On this, the day before we celebrate Jesus' resurrection, after having commemorated his death on a hill outside Jerusalem two thousand years ago, I am thinking about death and about life. As a Christian, part of me is supposed to have died along with Jesus and another part is supposed to have been raised to life. While there is a deadness, a barrenness, a dryness inside of me, my old sinful nature seems very much alive and while evidence of Jesus' resurrection life, the new self, seems reluctant to emerge from where it is cocooned.

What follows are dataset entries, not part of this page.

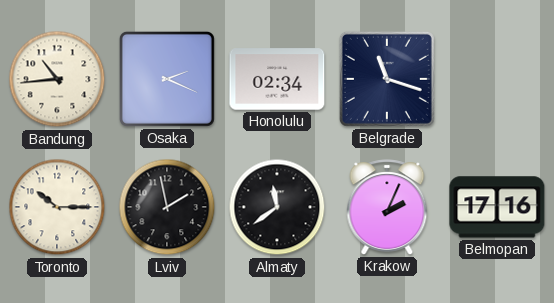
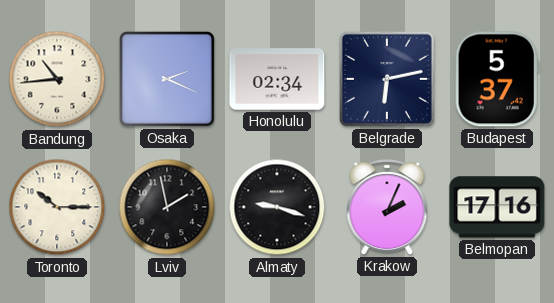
Belgrade: 11:18 -> 6:13
Budapest: none -> 5:37
Almaty: 11:39 -> 9:18
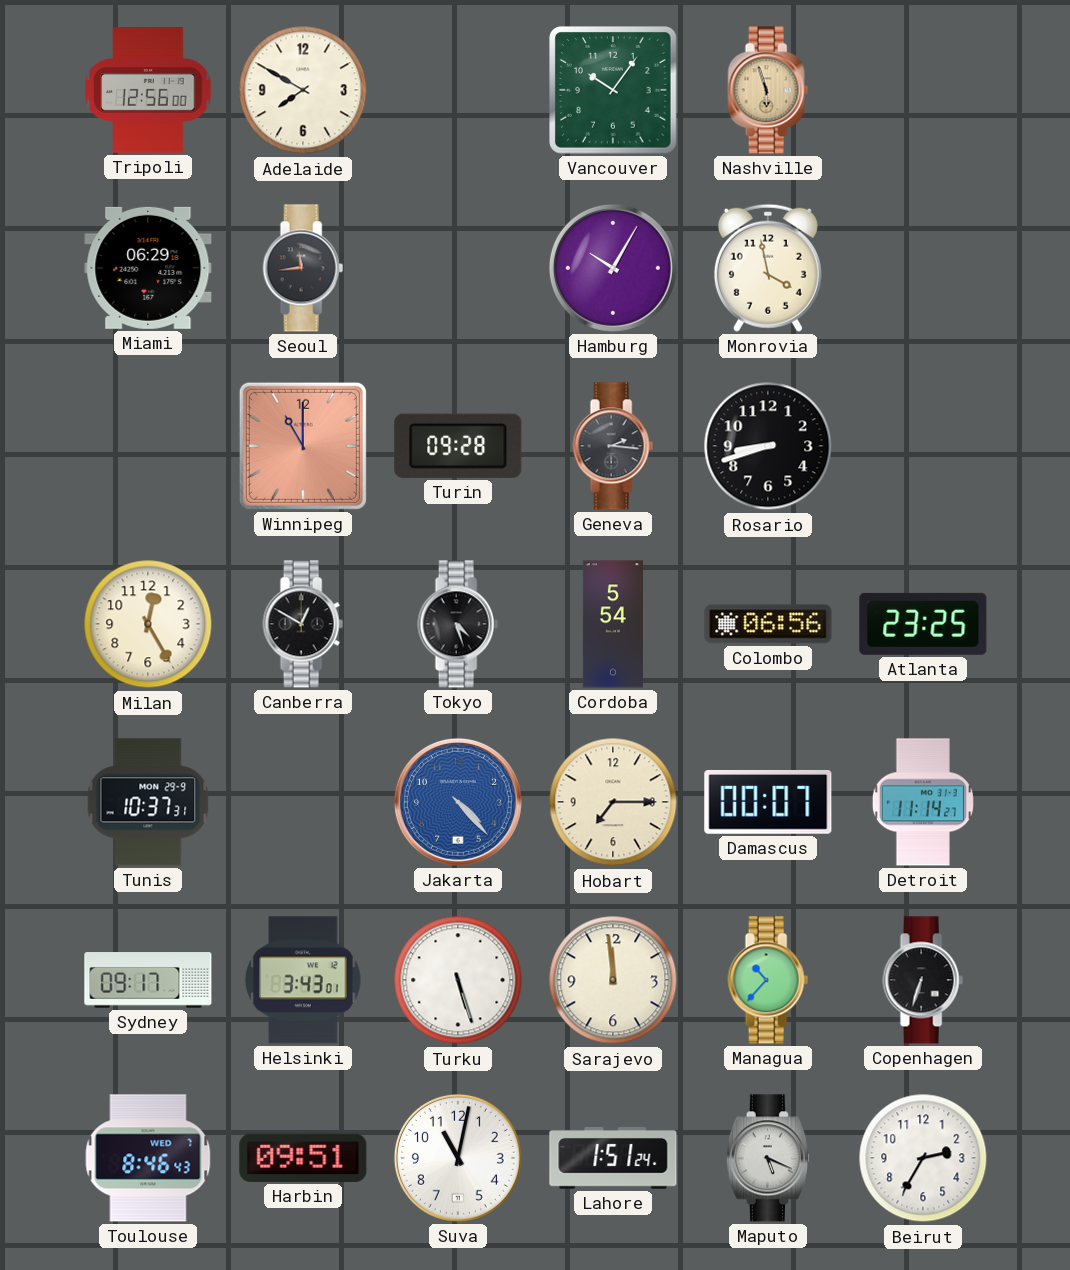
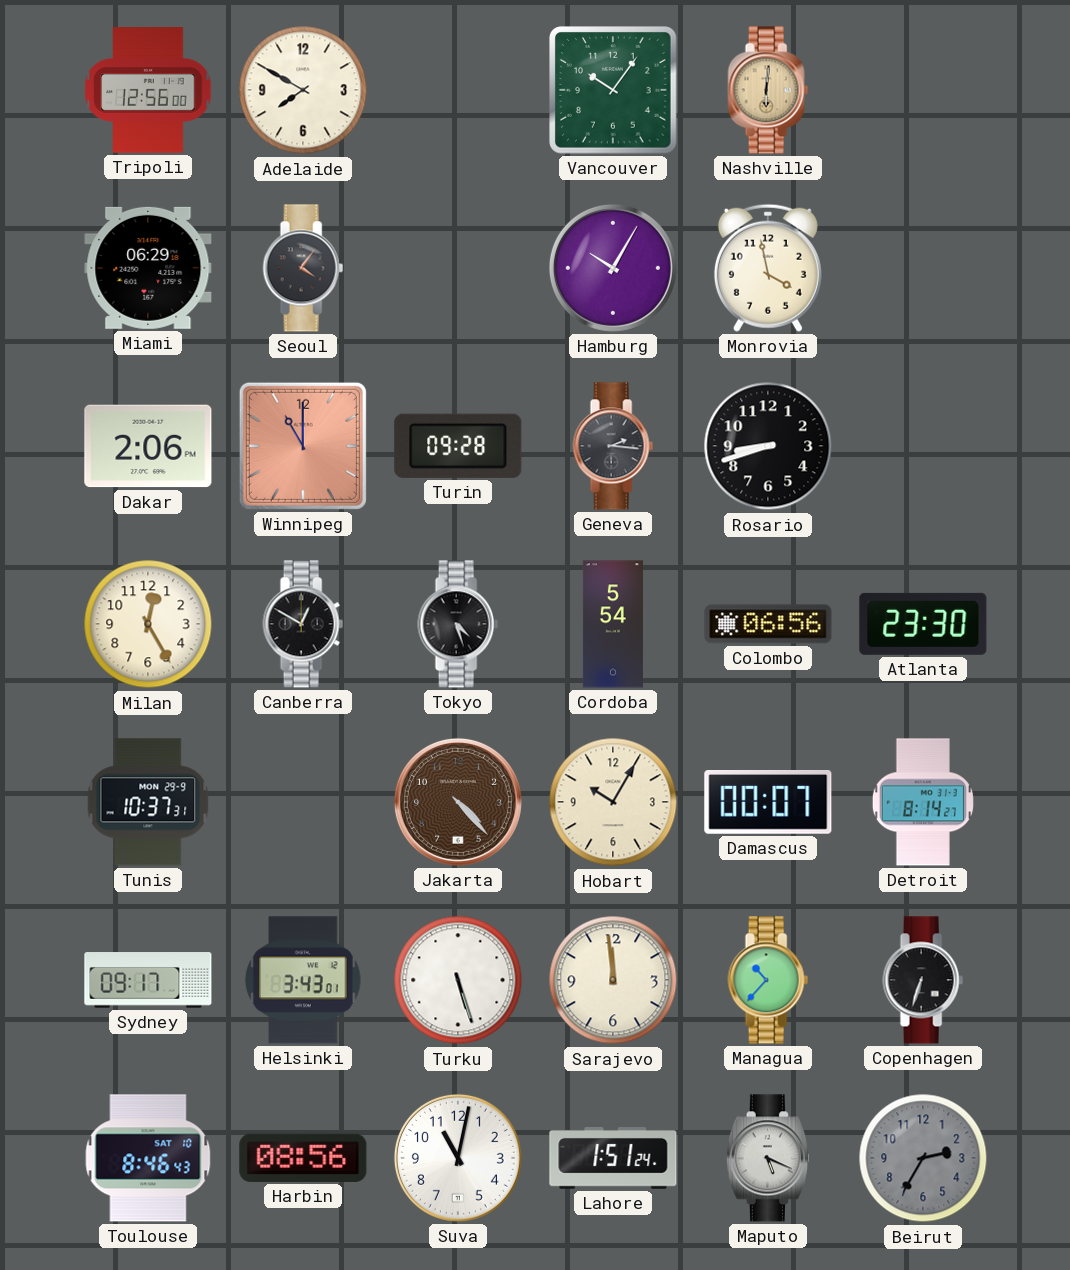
Nashville: 5:57 -> 6:01
Seoul: 11:44 -> 4:06
Dakar: none -> 2:06
Atlanta: 23:25 -> 23:30
Jakarta dial: blue -> brown
Hobart: 7:15 -> 10:05
Detroit: 11:14 -> 8:14
Toulouse date: WED 7 -> SAT 10
Harbin: 09:51 -> 08:56
Beirut dial: white -> grey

I desire a new life, a vitality, a spiritual rebirth, but I am afraid. I fear both the death and the life that is required. Sometimes I think about Jesus' words. There are some comforting ones like "Come to me all who are weary and heavy-laden" and "No one can snatch them (believers) out of my Father's hand." There are words of hope and grace. But then there are the demanding ones like "Be perfect as your Heavenly Father is perfect" or "If any one would come after me, he must deny himself take up his cross and follow me." I ponder the fate of the ten foolish virgins or the servant who hid his talent, or I remember Christ's words that not every one who says to him "Lord, Lord" will enter the kingdom of heaven, but only he who does the will of his Father in heaven. Jesus had harsh words for the hypocrites and for those who thought they had no need of grace. When I think of Jesus' more difficult words and the cost of discipleship, I second-guess the boundaries of his grace and I ponder the prospect of Christ as judge. Does he really accept me?
This weekend, I prayed that Jesus who suffered on the cross to pay the debt of my sin, would change and renew me and transform me. I prayed that it wouldn't depend on me, but on him. I felt a sense of peace and confidence that he who began a good work in me, would bring it to completion. The parts of me that must die, will die, the dry bones will be brought to life, and the new self will come forth, as Christ burst forth from the grave.